“Explosive decap” is a tongue-in-cheek term referring to blowing a semiconductor device to bits (usually by accident). While this is rarely intentional, the remaining fragments can be interesting to study.

Mechanism of operation

The primary mechanism of explosive decap is the same as “popcorning” in BGAs: trapped water vapor in the packaging boils, has nowhere to escape, and ruptures the packaging with a small steam explosion. There is, however, one key difference: popcorning is induced by the soldering process (and typically is less dramatic in appearance due to the slower thermal gradients). Explosive decap, however, is much more rapid: common malfunctions such as short circuits or connecting power backwards will heat the device from room temperature to >Tjmax in a fraction of a second, causing much more vigorous fragmentation.

Small pieces of chip shrapnel may be thrown several feet in extreme cases.

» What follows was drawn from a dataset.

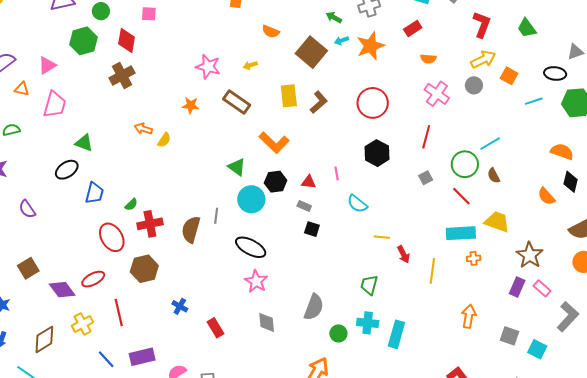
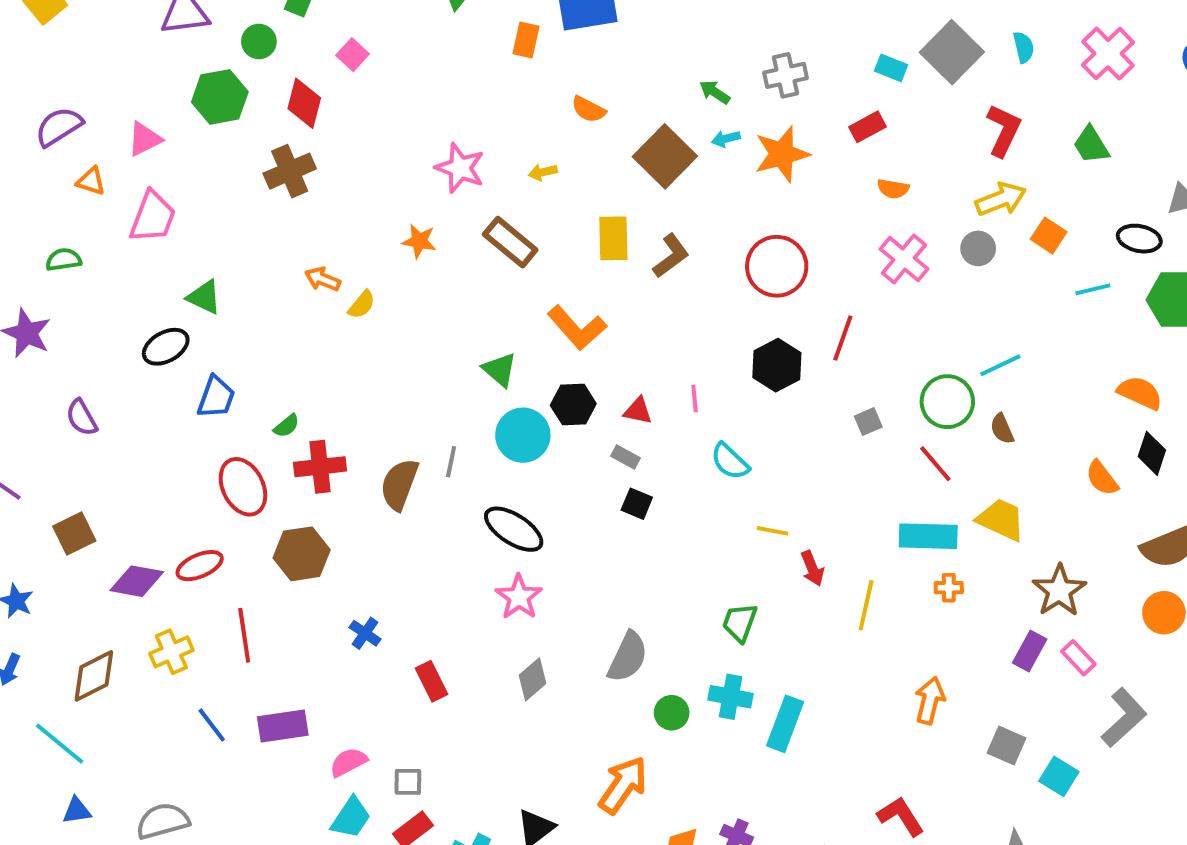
pink square: (149, 14) -> (353, 55), turned 35
red line: (426, 137) -> (843, 338), moved
purple diamond: (62, 290) -> (137, 581), turned -48
gray diamond: (267, 322) -> (533, 679), turned 50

Explosive-decapped PIC18F4550 showing most of the die exposed (courtesy of Viper-7):

Example (7805 regulator)

This case involved connecting a TO-220 packaged 7805 linear regulator to a miswired (unprotected and polarity reversed) 11.2V Li-ion battery pack. The extremely low ESR battery voltage being dumped into what was effectively a forward-biased zener diode caused a massive thermal spike which blew the front half of the TO-220 across the room and exposed most of the die. A yellowish flash of light was visible as well, which may have been an incandescent fragment of bond wire or burning package fragment.

The remainder of the device after explosive decap with partially exposed die and leadframe. The rounded crater at upper right is most likely the location of of the original explosion.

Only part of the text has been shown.